A visitor looks at robot figure inside the house where Austrian actor and former California governor Schwarzenegger was born in Thal
A visitor looks at a robot figure from the movie 'the Terminator', inside the house where Austrian actor, former champion bodybuilder and former California governor Arnold Schwarzenegger was born, in the southern Austrian village of Thal, October 7, 2011. Reuters

Come to Cambridge University if you want to live.

If all goes according to plan, the venerable British institution will soon be home to the Center for the Study of Existential Risk, a multidisciplinary research center that will focus on issues that pose a threat to humanity.
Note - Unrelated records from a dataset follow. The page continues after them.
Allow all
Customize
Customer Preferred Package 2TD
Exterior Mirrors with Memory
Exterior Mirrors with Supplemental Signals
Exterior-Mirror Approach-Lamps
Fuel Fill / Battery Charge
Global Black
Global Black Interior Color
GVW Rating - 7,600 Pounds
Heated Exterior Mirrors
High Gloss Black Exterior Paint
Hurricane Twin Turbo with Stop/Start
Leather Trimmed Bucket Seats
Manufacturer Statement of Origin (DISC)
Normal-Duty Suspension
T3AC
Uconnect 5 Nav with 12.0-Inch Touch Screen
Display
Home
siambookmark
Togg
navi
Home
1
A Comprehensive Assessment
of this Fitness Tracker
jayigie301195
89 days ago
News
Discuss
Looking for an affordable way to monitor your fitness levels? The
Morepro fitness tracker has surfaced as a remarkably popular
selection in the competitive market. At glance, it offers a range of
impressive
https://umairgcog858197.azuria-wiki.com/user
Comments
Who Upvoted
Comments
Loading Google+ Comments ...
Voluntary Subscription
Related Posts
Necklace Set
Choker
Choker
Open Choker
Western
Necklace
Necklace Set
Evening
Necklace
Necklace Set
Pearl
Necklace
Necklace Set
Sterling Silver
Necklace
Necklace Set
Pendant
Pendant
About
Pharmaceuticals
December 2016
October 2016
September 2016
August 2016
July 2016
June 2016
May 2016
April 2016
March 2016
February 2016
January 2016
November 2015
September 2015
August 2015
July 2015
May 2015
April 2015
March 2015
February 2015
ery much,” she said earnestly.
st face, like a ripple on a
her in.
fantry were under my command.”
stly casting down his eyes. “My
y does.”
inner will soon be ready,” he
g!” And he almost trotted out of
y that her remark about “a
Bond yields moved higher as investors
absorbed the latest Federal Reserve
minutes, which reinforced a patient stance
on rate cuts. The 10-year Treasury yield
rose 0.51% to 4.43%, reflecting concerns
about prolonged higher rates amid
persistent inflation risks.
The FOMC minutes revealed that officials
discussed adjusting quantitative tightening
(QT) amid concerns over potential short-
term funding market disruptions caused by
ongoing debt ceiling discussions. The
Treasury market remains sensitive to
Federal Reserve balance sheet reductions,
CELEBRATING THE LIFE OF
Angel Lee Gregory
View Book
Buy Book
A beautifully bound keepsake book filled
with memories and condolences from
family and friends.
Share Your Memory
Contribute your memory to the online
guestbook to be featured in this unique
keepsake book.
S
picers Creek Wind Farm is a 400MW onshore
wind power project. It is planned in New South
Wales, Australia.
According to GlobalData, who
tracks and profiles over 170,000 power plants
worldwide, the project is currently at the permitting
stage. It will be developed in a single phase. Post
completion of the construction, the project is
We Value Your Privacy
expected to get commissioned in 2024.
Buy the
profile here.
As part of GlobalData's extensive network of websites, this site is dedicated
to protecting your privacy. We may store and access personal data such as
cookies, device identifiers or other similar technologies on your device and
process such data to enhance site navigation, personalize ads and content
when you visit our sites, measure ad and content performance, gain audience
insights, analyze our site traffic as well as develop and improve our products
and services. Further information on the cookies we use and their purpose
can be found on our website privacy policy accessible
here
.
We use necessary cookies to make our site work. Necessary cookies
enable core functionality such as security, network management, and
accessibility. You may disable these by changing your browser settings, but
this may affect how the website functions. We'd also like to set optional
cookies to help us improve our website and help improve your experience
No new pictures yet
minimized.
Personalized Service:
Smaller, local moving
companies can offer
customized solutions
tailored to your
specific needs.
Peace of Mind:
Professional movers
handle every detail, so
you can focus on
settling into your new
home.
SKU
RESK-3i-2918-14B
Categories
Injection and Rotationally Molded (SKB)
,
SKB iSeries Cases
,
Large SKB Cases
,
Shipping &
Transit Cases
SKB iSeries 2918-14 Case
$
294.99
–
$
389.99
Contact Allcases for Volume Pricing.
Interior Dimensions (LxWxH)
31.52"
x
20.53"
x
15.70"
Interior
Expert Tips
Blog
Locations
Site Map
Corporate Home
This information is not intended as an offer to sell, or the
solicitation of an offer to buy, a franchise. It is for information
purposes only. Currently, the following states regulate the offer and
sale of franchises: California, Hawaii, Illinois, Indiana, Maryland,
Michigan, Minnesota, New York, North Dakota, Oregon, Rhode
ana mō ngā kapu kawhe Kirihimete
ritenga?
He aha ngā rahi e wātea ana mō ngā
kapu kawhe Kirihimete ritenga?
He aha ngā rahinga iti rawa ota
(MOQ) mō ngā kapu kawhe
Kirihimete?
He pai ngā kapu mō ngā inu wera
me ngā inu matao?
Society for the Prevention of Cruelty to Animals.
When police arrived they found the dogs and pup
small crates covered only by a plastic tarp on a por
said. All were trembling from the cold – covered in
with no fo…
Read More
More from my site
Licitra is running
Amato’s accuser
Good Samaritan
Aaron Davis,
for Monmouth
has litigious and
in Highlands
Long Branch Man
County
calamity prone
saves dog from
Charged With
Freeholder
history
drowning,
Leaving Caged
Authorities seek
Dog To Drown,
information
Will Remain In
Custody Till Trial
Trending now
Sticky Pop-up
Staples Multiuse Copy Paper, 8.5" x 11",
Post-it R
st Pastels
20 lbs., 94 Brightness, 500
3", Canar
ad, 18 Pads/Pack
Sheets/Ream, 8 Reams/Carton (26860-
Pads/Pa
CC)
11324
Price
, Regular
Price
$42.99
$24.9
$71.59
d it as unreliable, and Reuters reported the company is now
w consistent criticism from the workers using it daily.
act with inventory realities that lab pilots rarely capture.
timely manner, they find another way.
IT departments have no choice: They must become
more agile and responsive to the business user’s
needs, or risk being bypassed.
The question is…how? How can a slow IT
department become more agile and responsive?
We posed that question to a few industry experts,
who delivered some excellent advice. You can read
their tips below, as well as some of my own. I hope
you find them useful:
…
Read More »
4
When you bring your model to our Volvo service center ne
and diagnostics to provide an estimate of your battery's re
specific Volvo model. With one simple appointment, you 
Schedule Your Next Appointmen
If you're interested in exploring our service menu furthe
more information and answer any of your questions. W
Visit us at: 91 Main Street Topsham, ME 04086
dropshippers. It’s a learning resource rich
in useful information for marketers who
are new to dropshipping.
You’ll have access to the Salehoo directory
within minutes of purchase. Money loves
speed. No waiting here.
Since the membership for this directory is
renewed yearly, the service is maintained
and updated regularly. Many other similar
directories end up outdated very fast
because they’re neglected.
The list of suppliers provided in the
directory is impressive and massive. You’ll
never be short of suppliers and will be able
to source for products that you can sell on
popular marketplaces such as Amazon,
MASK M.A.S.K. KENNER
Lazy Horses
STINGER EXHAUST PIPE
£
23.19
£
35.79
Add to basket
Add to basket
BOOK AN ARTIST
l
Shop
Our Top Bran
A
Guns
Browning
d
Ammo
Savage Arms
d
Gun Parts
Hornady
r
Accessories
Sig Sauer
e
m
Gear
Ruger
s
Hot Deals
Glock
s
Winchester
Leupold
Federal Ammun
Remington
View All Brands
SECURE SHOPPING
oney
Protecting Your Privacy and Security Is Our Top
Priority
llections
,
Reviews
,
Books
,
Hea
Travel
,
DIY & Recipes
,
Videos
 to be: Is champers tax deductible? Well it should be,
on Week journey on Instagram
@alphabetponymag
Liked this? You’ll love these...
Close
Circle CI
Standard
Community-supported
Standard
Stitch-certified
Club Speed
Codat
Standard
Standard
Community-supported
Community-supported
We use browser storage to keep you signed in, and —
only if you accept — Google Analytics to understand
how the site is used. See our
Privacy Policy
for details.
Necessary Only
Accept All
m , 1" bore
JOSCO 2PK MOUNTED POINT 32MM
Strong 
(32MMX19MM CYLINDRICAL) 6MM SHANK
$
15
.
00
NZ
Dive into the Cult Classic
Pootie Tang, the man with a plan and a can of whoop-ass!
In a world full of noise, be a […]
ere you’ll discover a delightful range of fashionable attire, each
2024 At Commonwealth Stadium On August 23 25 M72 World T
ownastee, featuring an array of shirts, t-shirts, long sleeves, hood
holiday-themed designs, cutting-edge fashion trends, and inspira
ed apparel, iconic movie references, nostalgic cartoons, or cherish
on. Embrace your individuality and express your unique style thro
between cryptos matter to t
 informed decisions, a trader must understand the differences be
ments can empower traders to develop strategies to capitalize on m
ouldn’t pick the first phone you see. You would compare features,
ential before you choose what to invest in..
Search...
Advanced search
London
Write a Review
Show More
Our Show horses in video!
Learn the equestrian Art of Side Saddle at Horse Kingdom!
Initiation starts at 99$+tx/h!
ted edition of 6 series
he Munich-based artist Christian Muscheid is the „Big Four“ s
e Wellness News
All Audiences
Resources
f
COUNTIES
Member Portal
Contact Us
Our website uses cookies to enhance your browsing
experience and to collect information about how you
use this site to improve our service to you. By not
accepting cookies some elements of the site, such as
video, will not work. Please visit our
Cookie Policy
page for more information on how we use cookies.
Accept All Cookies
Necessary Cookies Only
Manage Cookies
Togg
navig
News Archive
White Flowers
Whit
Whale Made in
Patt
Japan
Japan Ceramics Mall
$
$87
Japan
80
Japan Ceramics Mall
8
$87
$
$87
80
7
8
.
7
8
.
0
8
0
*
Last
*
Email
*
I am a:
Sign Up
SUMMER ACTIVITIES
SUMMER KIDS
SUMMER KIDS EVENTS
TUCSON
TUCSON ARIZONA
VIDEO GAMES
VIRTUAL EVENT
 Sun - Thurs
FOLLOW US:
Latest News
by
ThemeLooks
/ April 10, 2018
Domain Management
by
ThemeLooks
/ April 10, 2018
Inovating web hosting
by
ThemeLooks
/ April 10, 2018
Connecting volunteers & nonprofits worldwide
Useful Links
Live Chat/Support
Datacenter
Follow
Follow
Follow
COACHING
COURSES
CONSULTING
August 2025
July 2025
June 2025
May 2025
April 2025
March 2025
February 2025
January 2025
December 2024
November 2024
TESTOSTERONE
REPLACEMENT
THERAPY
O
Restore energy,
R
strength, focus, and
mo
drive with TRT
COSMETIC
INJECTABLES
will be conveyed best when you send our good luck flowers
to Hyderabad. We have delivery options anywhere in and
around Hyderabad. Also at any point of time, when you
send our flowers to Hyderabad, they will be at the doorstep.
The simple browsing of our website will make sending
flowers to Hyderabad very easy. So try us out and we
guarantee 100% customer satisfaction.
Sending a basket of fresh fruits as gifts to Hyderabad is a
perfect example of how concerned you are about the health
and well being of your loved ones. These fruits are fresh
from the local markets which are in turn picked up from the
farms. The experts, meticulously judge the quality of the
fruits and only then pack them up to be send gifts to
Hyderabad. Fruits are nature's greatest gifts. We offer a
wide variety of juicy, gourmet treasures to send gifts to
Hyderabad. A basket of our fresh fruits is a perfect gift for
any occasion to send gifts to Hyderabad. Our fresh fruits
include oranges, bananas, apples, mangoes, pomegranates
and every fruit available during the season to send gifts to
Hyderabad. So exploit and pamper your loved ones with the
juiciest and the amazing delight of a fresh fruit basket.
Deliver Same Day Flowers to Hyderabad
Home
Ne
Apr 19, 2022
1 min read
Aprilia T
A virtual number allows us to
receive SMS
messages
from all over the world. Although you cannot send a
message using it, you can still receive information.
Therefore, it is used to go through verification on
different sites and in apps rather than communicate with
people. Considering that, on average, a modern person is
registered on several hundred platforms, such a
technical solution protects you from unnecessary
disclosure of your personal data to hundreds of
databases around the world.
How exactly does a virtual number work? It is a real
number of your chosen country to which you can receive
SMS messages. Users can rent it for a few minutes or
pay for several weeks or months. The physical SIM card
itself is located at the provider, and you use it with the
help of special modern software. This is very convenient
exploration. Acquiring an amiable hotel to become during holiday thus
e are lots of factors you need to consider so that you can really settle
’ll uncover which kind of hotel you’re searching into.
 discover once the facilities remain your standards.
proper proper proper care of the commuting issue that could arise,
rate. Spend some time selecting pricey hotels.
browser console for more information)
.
The center will investigate a wide range of apocalyptic scenarios, ranging from runaway nanotechnology to extreme weather events caused by climate change to the rise of superintelligent and hostile artificial intelligence. Basically, if it can appear in a science fiction or a Michael Bay film, it's fair game.

“Our goal is to steer a small fraction of Cambridge's great intellectual resources, and of the reputation built on its past and present scientific pre-eminence, to the task of ensuring that our own species has a long-term future,” the founders wrote in April.

The architects of this doomsday academy are Cambridge philosopher Huw Price, Cambridge cosmology and astrophysics professor Martin Rees, and Skype founder Jaan Tallinn.

In August, Price and Tallinn wrote a piece for The Conversation speculating on the dangerous possibilities of artificial intelligence.

Computers can already play chess better than humans, and it seems almost inevitable that machines will continue to improve in analytical power until they match -- and likely exceed -- the capacity of the human brain. But beating people at chess, while a bit wounding to the ego of our species, isn't exactly threatening.

However, “the greatest concerns stem from the possibility that computers might take over domains that are critical to controlling the speed and direction of technological progress itself,” Price and Tallinn wrote.

If machines surpass humans in the ability to write computer programs, there could be an “intelligence explosion.” Humanity would no longer be in the driver's seat of technological progress, and we could only marvel at what the machines make.

While one could hope that a smart machine wouldn't necessarily be hostile, there's no guarantee that they would even take notice of humans, let alone work with them or be kind to them.

Wary pessimists say that “almost all the things we humans value (love, happiness, even survival) are important to us because we have particular evolutionary history -- a history we share with higher animals, but not with computer programs, such as artificial intelligences,” the pair wrote.

If the machines take over, even if there is no conflict between us and them, humans will still have to deal with the hard fact of losing our place at the top of the pyramid. But there is no current framework for investigating or formulating a plan to deal with this shift.

“A good first step, we think, would be to stop treating intelligent machines as the stuff of science fiction, and start thinking of them as a part of the reality that we or our descendants may actually confront, sooner or later,” Price and Tallinn say.